Às vésperas de completar 25 anos de marca, a estilista fala sobre expansão internacional, Nova York, bordados e os caminhos que transformaram a PatBo em um negócio global. Foto: Pedro Bucher

“Timing é uma das minhas melhores qualidades”, garante. “É realmente muito natural. Já deve ter dado errado, mas, normalmente, eu acerto.” É um instinto que se provou (mais uma vez) em setembro passado, na hora de balizar uma coleção às vésperas de virar assunto na semana de moda de Nova York.

“Falei que ia aproveitar o momento de ódio contra os imigrantes latinos e fazer o meu statement”, conta sobre Latin Soul, seu desfile de verão 2026 com bordados, franjas e referências oitentistas. Por pouco, os 38 looks anteciparam o boom da latinidade encabeçada pelo furacão Bad Bunny.

Seu golpe de timing mais ousado, porém, não tem a ver com desfile, mas com sua assinatura.
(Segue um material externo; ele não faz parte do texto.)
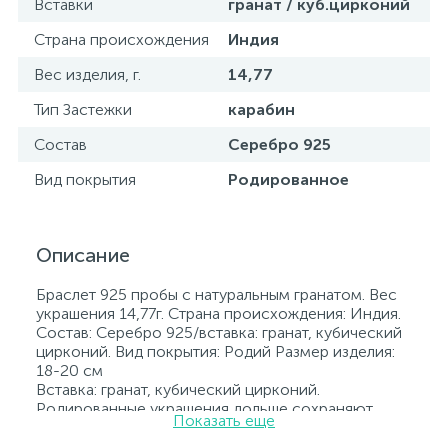
Вставки
гранат / куб.цирконий
Страна происхождения
Индия
Вес изделия, г.
14,77
Тип Застежки
карабин
Состав
Серебро 925
Вид покрытия
Родированное
Описание
Браслет 925 пробы с натуральным гранатом. Вес
украшения 14,77г. Страна происхождения: Индия.
Состав: Серебро 925/вставка: гранат, кубический
цирконий. Вид покрытия: Родий Размер изделия:
18-20 см
Вставка: гранат, кубический цирконий.
Родированные украшения дольше сохраняют
Показать еще
свое первоначальное состояние, а именно цвет и
блеск металла. Все ювелирные изделия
Há pouco mais de 15 anos, ela decidiu escondê-la. “O nome ‘Patricia Bonaldi’ vai envelhecer, é natural. Já ‘PatBo’ não vai envelhecer nunca. É forever young! Consigo remodelar a marca da maneira que quiser.” Poucas marcas têm coragem de liquidar o próprio nome-fundador no auge… Normalmente, elas morrem agarradas ao dono. Patricia preferiu o enterro em vida.
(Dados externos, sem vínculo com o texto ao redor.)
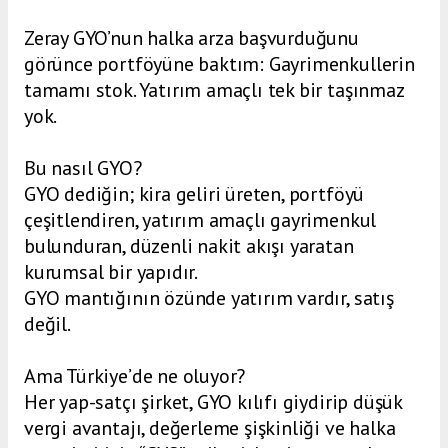
Zeray GYO’nun halka arza başvurduğunu
görünce portföyüne baktım: Gayrimenkullerin
tamamı stok. Yatırım amaçlı tek bir taşınmaz
yok.
Bu nasıl GYO?
GYO dediğin; kira geliri üreten, portföyü
çeşitlendiren, yatırım amaçlı gayrimenkul
bulunduran, düzenli nakit akışı yaratan
kurumsal bir yapıdır.
GYO mantığının özünde yatırım vardır, satış
değil.
Ama Türkiye’de ne oluyor?
Her yap-satçı şirket, GYO kılıfı giydirip düşük
vergi avantajı, değerleme şişkinliği ve halka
“Foi uma pequena loucura, mas deu mais do que certo. Tenho zero apego e fiz sem dor alguma.” Valeu a pena. Hoje, a PatBo vende em mais de 30 países, é a única brasileira a desfilar em NY e a primeira a fazer um takeover a convite do hotel Four Seasons: em janeiro passado, tropicalizou o rooftop da unidade de Miami com uma estampa feita à mão. O que era para durar três meses, agradou tanto que vai ficar até o próximo verão – e abriu conversas com outras unidades da rede. Recentemente, seu universo de lifestyle ainda abriu pop-ups em Portofino e Saint-Tropez. Ela explica: nos últimos três anos, as vendas na Europa triplicaram!
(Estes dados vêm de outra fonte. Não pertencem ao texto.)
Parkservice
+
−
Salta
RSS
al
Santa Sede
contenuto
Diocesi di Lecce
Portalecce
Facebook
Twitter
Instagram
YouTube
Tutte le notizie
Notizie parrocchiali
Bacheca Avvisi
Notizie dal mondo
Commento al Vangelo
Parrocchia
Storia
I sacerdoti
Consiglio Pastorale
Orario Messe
Às vésperas de completar 25 anos de marca, a estilista fala sobre expansão internacional, Nova York, bordados e os caminhos que transformaram a PatBo em um negócio global. Foto: Reprodução

Só que há duas Patricias – e ela sabe disso melhor do que ninguém. Existe a que assina campanha, atende jornalista e posa com naturalidade para o conteúdo porque “é bom para o negócio”. E existe a que preferiria ficar invisível: “eu gosto do produto e de quem faz o produto. Sou mais estrategista do que personagem”, diz quase se desculpando.

Seu time discorda. Aliás, garante que, quanto mais Patricia Bonaldi veste PatBo, mais as vendas crescem. Por vezes, ela acaba cedendo: “Não menosprezo o efeito porque sei que faz bem para o business. Mas se eu pudesse fazer menos, eu faria”.

Pode soar contraditório para quem vê de fora, mas a mulher que construiu um império sobre a fantasia mais glamourosa possível insiste que seu mundo real fica é no chão de fábrica, com o cabelo amarrado e sem grandes maquiagens. Nos Jardins paulistanos, bate ponto presencial apenas uma vez por semana. Seu coração bate forte mesmo é no ateliê no Bom Retiro, com as costureiras, as modelistas, os rolos de tecido… É onde diz sentir que “estou fazendo o que tenho que fazer. Se eu estiver longe do produto, começo logo a entrar em pânico”.